## Aim of the exercise
Looking at the records below, please work out how many lines contain the word "Ajet" and give the number alone.

## Data for review
================================
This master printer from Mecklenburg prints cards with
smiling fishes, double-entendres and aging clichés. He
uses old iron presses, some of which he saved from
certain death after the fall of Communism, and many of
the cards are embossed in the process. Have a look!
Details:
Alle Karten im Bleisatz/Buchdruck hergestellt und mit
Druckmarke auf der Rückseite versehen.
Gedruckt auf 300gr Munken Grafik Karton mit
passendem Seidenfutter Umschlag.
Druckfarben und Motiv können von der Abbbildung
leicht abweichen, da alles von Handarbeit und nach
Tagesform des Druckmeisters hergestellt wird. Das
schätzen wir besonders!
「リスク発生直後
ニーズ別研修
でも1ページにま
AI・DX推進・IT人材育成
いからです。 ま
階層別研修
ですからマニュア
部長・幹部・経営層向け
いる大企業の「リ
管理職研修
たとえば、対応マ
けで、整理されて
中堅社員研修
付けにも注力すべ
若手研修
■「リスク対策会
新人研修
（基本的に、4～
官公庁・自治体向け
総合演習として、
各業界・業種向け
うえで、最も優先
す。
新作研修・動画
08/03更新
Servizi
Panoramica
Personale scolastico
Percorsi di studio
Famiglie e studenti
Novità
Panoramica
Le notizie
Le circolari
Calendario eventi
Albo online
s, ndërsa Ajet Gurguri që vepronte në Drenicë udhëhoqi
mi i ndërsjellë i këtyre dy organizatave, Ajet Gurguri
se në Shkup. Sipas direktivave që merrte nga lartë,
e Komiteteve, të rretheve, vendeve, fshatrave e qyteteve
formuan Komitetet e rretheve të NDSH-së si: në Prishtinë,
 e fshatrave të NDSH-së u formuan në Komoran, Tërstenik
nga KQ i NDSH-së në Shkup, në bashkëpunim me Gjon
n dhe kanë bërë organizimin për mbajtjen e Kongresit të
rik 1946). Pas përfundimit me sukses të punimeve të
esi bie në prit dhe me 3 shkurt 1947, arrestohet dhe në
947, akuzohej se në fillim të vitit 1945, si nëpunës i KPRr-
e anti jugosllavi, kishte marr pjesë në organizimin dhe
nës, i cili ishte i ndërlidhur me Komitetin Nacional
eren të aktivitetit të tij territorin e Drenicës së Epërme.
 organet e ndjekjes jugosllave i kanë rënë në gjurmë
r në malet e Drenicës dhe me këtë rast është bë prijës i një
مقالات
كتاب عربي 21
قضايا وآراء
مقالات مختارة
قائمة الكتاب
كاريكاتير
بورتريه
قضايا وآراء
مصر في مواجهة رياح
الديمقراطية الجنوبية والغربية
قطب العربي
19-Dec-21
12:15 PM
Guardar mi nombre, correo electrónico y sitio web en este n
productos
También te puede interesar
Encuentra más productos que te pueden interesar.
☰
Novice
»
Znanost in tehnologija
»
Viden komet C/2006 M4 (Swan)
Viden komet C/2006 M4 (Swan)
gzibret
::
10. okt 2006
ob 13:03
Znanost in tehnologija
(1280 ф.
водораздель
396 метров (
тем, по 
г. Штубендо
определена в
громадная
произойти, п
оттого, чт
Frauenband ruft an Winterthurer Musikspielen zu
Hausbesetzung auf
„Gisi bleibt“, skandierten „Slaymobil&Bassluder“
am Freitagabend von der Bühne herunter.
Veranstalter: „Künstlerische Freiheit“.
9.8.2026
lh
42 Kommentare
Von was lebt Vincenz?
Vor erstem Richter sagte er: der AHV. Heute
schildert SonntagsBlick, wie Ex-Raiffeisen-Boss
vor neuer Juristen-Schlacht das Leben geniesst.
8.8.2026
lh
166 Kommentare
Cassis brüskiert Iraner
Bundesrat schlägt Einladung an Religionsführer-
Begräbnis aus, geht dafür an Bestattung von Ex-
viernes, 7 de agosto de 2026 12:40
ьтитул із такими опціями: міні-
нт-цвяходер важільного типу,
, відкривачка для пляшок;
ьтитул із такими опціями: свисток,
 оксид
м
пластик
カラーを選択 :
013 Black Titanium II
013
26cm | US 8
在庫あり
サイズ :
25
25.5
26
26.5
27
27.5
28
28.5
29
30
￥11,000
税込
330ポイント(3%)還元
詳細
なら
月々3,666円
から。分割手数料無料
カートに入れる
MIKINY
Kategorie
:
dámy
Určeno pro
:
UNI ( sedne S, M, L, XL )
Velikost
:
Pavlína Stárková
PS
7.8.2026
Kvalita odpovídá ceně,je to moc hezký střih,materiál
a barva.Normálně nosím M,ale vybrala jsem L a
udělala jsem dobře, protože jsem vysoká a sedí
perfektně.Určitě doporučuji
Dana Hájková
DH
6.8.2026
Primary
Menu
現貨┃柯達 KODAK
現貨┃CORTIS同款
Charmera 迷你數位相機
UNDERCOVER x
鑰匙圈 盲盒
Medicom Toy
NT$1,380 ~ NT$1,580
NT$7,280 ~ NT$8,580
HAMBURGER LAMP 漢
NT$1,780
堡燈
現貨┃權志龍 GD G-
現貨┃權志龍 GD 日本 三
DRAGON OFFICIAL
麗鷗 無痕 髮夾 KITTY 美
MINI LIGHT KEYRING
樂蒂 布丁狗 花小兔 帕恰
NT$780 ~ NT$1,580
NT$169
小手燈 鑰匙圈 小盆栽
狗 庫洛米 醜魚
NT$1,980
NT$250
================================
## Problem solution
2